Cash deal for cross border tourism routes welcomed
- Published
Tourism bosses have welcomed the Irish government's multi-million-pound funding package to develop closer links between the Wild Atlantic Way and the Causeway Coastal Route.
The money, announced on Monday, will develop a closer branding link between the Wild Atlantic Way in the Republic of Ireland and the Causeway Coastal Route, home of the Giant's Causeway, in Northern Ireland.
Taoiseach (Irish Prime Minister) Simon Harris said his government was allocating €7.6m (£6.4m) to the cross-border scheme.
Harris said linking the two routes could help boost economic tourism and visitor numbers, especially in the north west.
“This will undoubtedly create more opportunities for tourists from both home and abroad to experience all that Derry and the amazing north west and northern coast regions have to offer, and I look forward to seeing the outputs of this impactful project,” he said.
The 2,500 km (1,553 mile) Wild Atlantic Way is a tourism brand which currently stretches from Kinsale, County Cork, to the Inishowen Peninsula, County Donegal, in the Republic of Ireland.
The route was launched in 2014 and is credited with helping boost tourism in the west of the country.
The popularity of Northern Ireland's Causeway Coastal route, spanning 190 km (120 miles) from Londonderry to Belfast, has increased in recent years.
Now tourism bosses hope the link will elevate it further.
“We are coming at from the perspective of the visitor,” Ciaran Doherty of Tourism NI said.

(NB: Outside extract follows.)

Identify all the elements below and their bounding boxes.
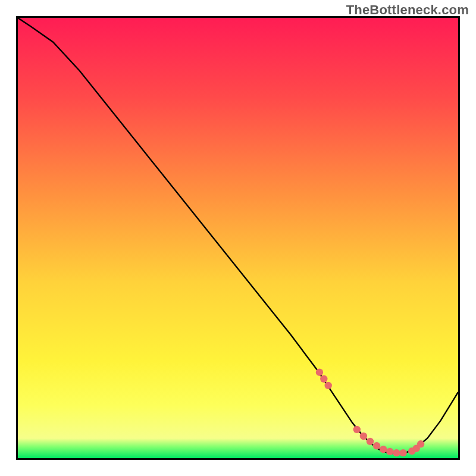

'Real opportunity for Derry'
Speaking to BBC Radio Foyle’s North West Today programme, he added: “You want them to have an amazing time and not really see any difference in terms of their experience when they come along the Wild Atlantic way or across the Causeway coastal route”.
Mr Doherty said the funding would allow the Causeway Coastal Route to reach another level of visitor experience.

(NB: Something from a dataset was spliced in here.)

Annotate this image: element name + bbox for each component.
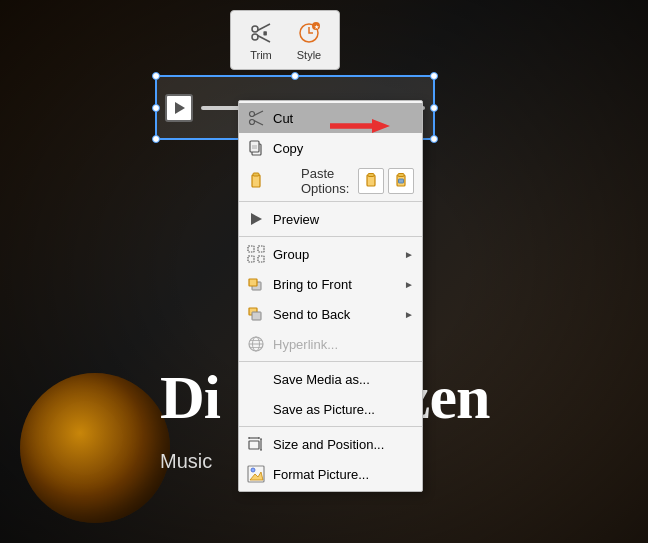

Work will now begin on improving signage and visitor experience, he said.
It would also present a real economic opportunity for the city of Derry, where both routes converge.
“These two touring routes are all about the outdoors, the landscapes,” he said.
“But research shows visitors want to have a hub with lively entertainment, a night time economy, good food and drink, and being able to get up close and personal with people from an authentic experience perspective.
“Derry being one of the hubs right along the two routes, there is a really great opportunity for the city."
Fáilte Ireland's Wild Atlantic Way manager Joan Crawford said the government money would allow for the “cementing of relationships” between the two routes.
“Visitors do not see borders, we need to be mindful of that,” she said.
Now tourism bodies will be able “to enhance interpretation at existing visitor attractions, so that we can push the visitor along the route, so they know there is more to see and do”, she said.
Work has already started on upgrading the Causeway route’s signage and on the development of discovery points, or main tourist attractions, on the route.
The SDLP MLA for Foyle, Sinead McLaughlin, said it was now vital that Derry was marketed as the new link up's regional capital, so it can “act as a thriving tourism hub”.